Framework.md

## Overview
The model compression framework has two main components: `pruner` and `module wrapper`.

### pruner
A `pruner` is responsible for :
1. provide a `cal_mask` method that calculates masks for weight and bias.
2. replace the module with `module wrapper` based on config.
3. modify the optimizer so that the `cal_mask` method is called every time the `step` method is called.

### module wrapper
A `module wrapper` is a module containing :
1. the origin module
2. some buffers used by `cal_mask`
3. a new forward method that applies masks before running the original forward method.
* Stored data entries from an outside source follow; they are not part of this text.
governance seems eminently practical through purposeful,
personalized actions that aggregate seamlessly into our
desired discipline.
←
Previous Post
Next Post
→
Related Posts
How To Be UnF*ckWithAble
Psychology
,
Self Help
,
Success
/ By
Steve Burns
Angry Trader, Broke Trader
the reasons to use `module wrapper` :
1. some buffers are needed by `cal_mask` to calculate masks and these buffers should be registered in `module wrapper` so that the original modules are not contaminated.
2. a new `forward` method is needed to apply masks to weight before calling the real `forward` method.

## How it works
A basic pruner usage:
```python
configure_list = [{
    'sparsity': 0.7,
    'op_types': ['BatchNorm2d'],
}]

optimizer = torch.optim.SGD(model.parameters(), lr=0.001, momentum=0.9, weight_decay=1e-4)
pruner = SlimPruner(model, configure_list, optimizer)
model = pruner.compress()
```

A pruner receive model, config and optimizer as arguments. In the `__init__` method, the `step` method of the optimizer is replaced with a new `step` method that calls `cal_mask`. Also, all modules are checked if they need to be pruned based on config. If a module needs to be pruned, then this module is replaced by a `module wrapper`. Afterward, the new model and new optimizer are returned, which can be trained as before. `compress` method will calculate the default masks.
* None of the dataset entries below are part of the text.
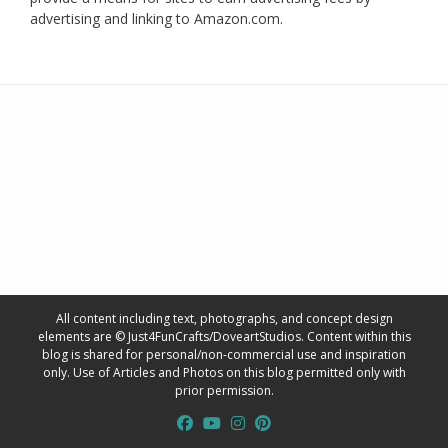
advertising and linking to Amazon.com.
All content including text, photographs, and concept design
elements are © Just4FunCrafts/DoveartStudios. Content within this
blog is shared for personal/non-commercial use and inspiration
only. Use of Articles and Photos on this blog permitted only with
prior permission.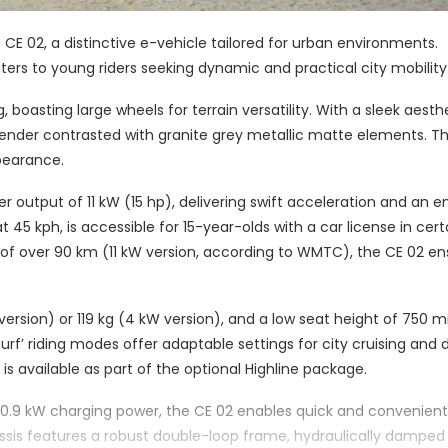
 CE 02, a distinctive e-vehicle tailored for urban environments.
aters to young riders seeking dynamic and practical city mobility
oasting large wheels for terrain versatility. With a sleek aesthet
 fender contrasted with granite grey metallic matte elements. T
ppearance.
output of 11 kW (15 hp), delivering swift acceleration and an 
 45 kph, is accessible for 15-year-olds with a car license in cert
 of over 90 km (11 kW version, according to WMTC), the CE 02 en
 version) or 119 kg (4 kW version), and a low seat height of 750 
 ‘Surf’ riding modes offer adaptable settings for city cruising an
 is available as part of the optional Highline package.
 0.9 kW charging power, the CE 02 enables quick and convenient
ssis features a robust double-loop frame, hydraulically damped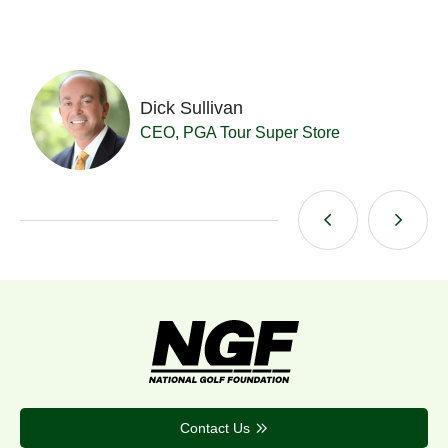
Dick Sullivan
t
CEO, PGA Tour Super Store
Contact Us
## Implement a new pruning algorithm
Implementing a new pruning algorithm requires implementing a new `pruner` class, which should subclass `Pruner` and override the `cal_mask` method. The `cal_mask` is called by`optimizer.step` method.
The `Pruner` base class provided basic functionality listed above, for example, replacing modules and patching optimizer.
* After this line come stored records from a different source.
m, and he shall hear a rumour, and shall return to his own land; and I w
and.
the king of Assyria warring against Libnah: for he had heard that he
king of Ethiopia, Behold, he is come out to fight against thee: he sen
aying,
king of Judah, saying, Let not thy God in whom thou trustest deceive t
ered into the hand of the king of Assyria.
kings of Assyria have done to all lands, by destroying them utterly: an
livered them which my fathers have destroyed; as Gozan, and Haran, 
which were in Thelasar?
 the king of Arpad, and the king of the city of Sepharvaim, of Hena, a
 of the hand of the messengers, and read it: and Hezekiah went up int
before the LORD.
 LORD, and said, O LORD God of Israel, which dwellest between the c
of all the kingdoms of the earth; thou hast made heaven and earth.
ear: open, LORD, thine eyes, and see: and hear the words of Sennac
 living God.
A basic pruner look likes this:
```python
class NewPruner(Pruner):
    def __init__(self, model, config_list, optimizer)
        super().__init__(model, config_list, optimizer)
        # do some initialization

    def calc_mask(self, wrapper, **kwargs):
        # do something to calculate weight_mask
        wrapper.weight_mask = weight_mask
```
### Set wrapper attribute
Sometimes `cal_mask` must save some state data, therefore users can use `set_wrappers_attribute` API to register attribute just like how buffers are registered in PyTorch modules. These buffers will be registered to `module wrapper`. Users can access these buffers through `module wrapper`.

```python
class NewPruner(Pruner):
    def __init__(self, model, config_list, optimizer):
        super().__init__(model, config_list, optimizer)
        self.set_wrappers_attribute("if_calculated", False)
    
    def calc_mask(self, wrapper):
        # do something to calculate weight_mask
        if wrapper.if_calculated:
            pass
        else:
            wrapper.if_calculated = True
            # update masks
```

### Collect data during forward
Sometimes users want to collect some data during the modules' forward method, for example, the mean value of the activation. Therefore user can add a customized collector to module.

```python
class ActivationRankFilterPruner(Pruner):
    def __init__(self, model, config_list, optimizer, activation='relu', statistics_batch_num=1):
        super().__init__(model, config_list, optimizer)
        self.set_wrappers_attribute("if_calculated", False)
        self.set_wrappers_attribute("collected_activation", [])
        self.statistics_batch_num = statistics_batch_num

        def collector(module_, input_, output):
            if len(module_.collected_activation) < self.statistics_batch_num:
                module_.collected_activation.append(self.activation(output.detach().cpu()))
        self.add_activation_collector(collector)
        assert activation in ['relu', 'relu6']
        if activation == 'relu':
            self.activation = torch.nn.functional.relu
        elif activation == 'relu6':
            self.activation = torch.nn.functional.relu6
        else:
            self.activation = None
```
The collector function will be called each time the forward method runs.

Users can also remove this collector like this:
```python
collector_id = self.add_activation_collector(collector)
# ...
self.remove_activation_collector(collector_id)
```

### Multi-GPU support
On multi-GPU training, buffers and parameters are copied to multiple GPU every time the `forward` method runs on multiple GPU. If buffers and parameters are updated in the `forward` method, an `in-place` update is needed to ensure the update is effective.
Since `cal_mask` is called in the `optimizer.step` method, which happens after the `forward` method and happens only on one GPU, it supports multi-GPU naturally.